■ Problem to solve:
Repeat exactly the lines from the start of the records below through the line that contains "Заради жегите и", including both.
*** Records to use
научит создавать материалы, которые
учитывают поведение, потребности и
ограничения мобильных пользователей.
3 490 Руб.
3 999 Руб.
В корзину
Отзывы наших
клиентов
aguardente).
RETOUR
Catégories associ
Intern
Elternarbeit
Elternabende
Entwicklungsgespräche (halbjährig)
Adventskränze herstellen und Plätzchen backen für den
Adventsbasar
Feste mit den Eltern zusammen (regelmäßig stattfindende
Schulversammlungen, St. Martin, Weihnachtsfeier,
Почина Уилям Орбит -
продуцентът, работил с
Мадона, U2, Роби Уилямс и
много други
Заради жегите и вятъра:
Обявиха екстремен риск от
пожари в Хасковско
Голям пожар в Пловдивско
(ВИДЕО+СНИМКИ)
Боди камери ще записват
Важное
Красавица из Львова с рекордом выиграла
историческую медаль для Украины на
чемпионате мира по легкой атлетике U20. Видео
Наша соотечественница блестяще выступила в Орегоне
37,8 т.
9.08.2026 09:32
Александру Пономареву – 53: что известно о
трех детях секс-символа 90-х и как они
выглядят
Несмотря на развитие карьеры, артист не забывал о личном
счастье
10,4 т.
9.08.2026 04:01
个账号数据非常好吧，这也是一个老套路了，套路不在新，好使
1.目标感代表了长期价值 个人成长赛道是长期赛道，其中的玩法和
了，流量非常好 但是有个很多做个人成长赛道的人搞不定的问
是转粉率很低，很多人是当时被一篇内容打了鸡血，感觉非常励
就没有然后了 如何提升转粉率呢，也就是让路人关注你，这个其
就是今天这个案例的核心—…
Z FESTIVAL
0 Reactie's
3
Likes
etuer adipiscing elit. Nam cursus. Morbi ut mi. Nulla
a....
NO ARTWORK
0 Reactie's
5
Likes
******
■ Exercise output:
научит создавать материалы, которые
учитывают поведение, потребности и
ограничения мобильных пользователей.
3 490 Руб.
3 999 Руб.
В корзину
Отзывы наших
клиентов
aguardente).
RETOUR
Catégories associ
Intern
Elternarbeit
Elternabende
Entwicklungsgespräche (halbjährig)
Adventskränze herstellen und Plätzchen backen für den
Adventsbasar
Feste mit den Eltern zusammen (regelmäßig stattfindende
Schulversammlungen, St. Martin, Weihnachtsfeier,
Почина Уилям Орбит -
продуцентът, работил с
Мадона, U2, Роби Уилямс и
много други
Заради жегите и вятъра:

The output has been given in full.